Last month, the National Park Service was granted a five-month extension of the Merced River Plan by a federal court. This is the third attempt to finalize the Merced River Plan for Yosemite National Park since the flood of 1997, which heavily damaged facilities and structures in Yosemite Valley.
The two previous versions of the plan, released in 2000 and 2005, were rejected in federal court under provisions of the National Wild and Scenic Rivers Act. The designation of "wild and scenic" requires that the park service prepare a comprehensive management plan for the 81 mile river corridor that flows through Yosemite National Park.
The settlement agreement of 2009 was reached between the park service and the co-plaintiffs, Friends of Yosemite Valley and Mariposans for the Environment and Responsible Government. The court ruled that the user-capacity issue, the chief concern of the plaintiffs, was inadequate.
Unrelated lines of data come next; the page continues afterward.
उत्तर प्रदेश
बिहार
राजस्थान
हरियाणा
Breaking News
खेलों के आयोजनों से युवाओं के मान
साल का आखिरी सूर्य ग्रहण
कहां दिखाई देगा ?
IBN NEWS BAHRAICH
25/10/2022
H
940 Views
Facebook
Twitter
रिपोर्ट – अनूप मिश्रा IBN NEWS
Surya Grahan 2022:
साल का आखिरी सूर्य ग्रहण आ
The $235 million river management plan calls for the restoration of 203 acres of meadow and riparian habitat in Yosemite Valley. It would also add 174 campsites, increase parking by 5 percent and improve traffic circulation patterns. In addition, it would set a cap of about 19,900 peak visitors per day, which is an infrequent occurrence, for the seven square miles of eastern Yosemite Valley.
However, in light of opposition by Rep. Tom McClintock, R-Elk Grove, over the closure or relocation of some amenities within the river corridor in Yosemite Valley, the Merced River Plan was diverted to Washington, D.C., last month to go before a House subcommittee.
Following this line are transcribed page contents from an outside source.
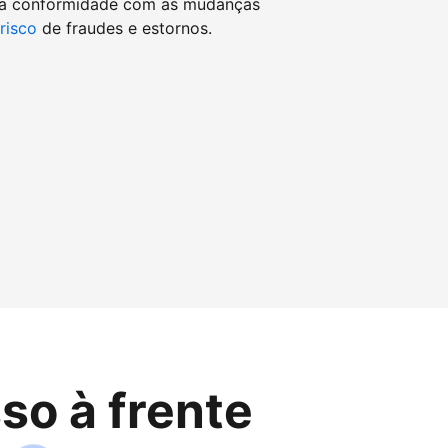
 a conformidade com as mudanças
 risco
de fraudes e estornos.
so à frente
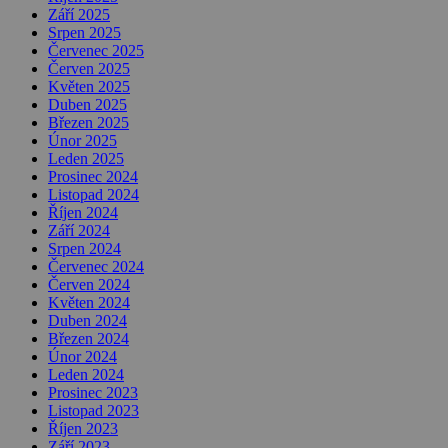
Září 2025
Srpen 2025
Červenec 2025
Červen 2025
Květen 2025
Duben 2025
Březen 2025
Únor 2025
Leden 2025
Prosinec 2024
Listopad 2024
Říjen 2024
Září 2024
Srpen 2024
Červenec 2024
Červen 2024
Květen 2024
Duben 2024
Březen 2024
Únor 2024
Leden 2024
Prosinec 2023
Listopad 2023
Říjen 2023
Září 2023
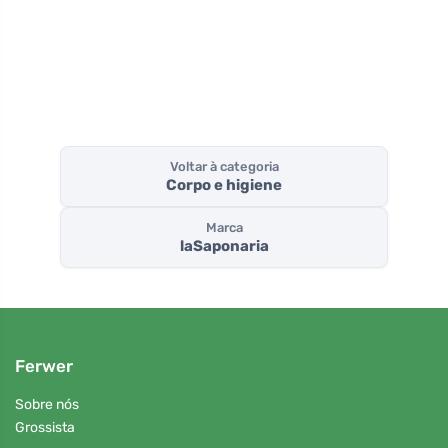
da primavera
citrinos exóticos
Cinzent
em core
elegant
Voltar à categoria
Corpo e higiene
Marca
laSaponaria
Ferwer
Sobre nós
Grossista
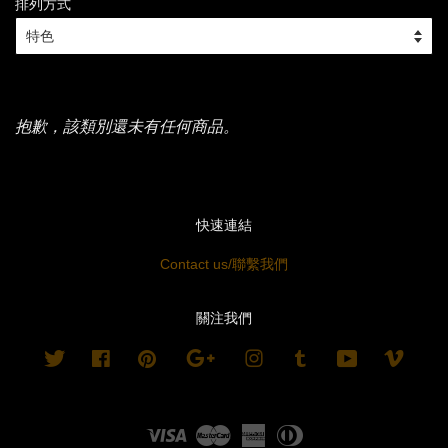
排列方式
抱歉，該類別還未有任何商品。
快速連結
Contact us/聯繫我們
關注我們
Twitter
Facebook
Pinterest
Google
Instagram
Tumblr
YouTube
Vimeo
Visa
Master
American
Diners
In addition to McClintock, whose district includes Yosemite, two other California congressmen testified at the hearing. They were Rep. Jim Costa, D-Fresno, and Rep. John Garamendi, D-Walnut Grove.
National Park Service Director Jonathan Jarvis testified that the park service held more than "60 public meetings and received 30,000 written comments" on the Merced River Plan. He also reported that about two-thirds of the written comments support the plan.
Jarvis summarized the plan by saying, "The alternatives included in this new draft of the Merced River Plan bring forward the best science and stewardship to set management direction for the river corridor for the next 20 to 30 years."
Costa praised the park service director and the park superintendent: "The Yosemite team should be commended for trying to navigate this path and thread the needle because that's what we're doing."
Garamendi testified in strong support of the plan. "This effort, nearly completed, should be pushed forward. There are some issues that remain and I believe they can be worked out."
McClintock assessed the plan by saying, "The park service said this is necessary to comply with a settlement agreement reached with the most radical and nihilistic fringe of the environmental left."
Bob Asquith, a frequent park visitor and resident of the Yosemite gateway community of Groveland, testified in support of the plan saying, "There's a lot being made of relatively small issues. I believe the park service has done a remarkable job navigating through these competing laws and issues."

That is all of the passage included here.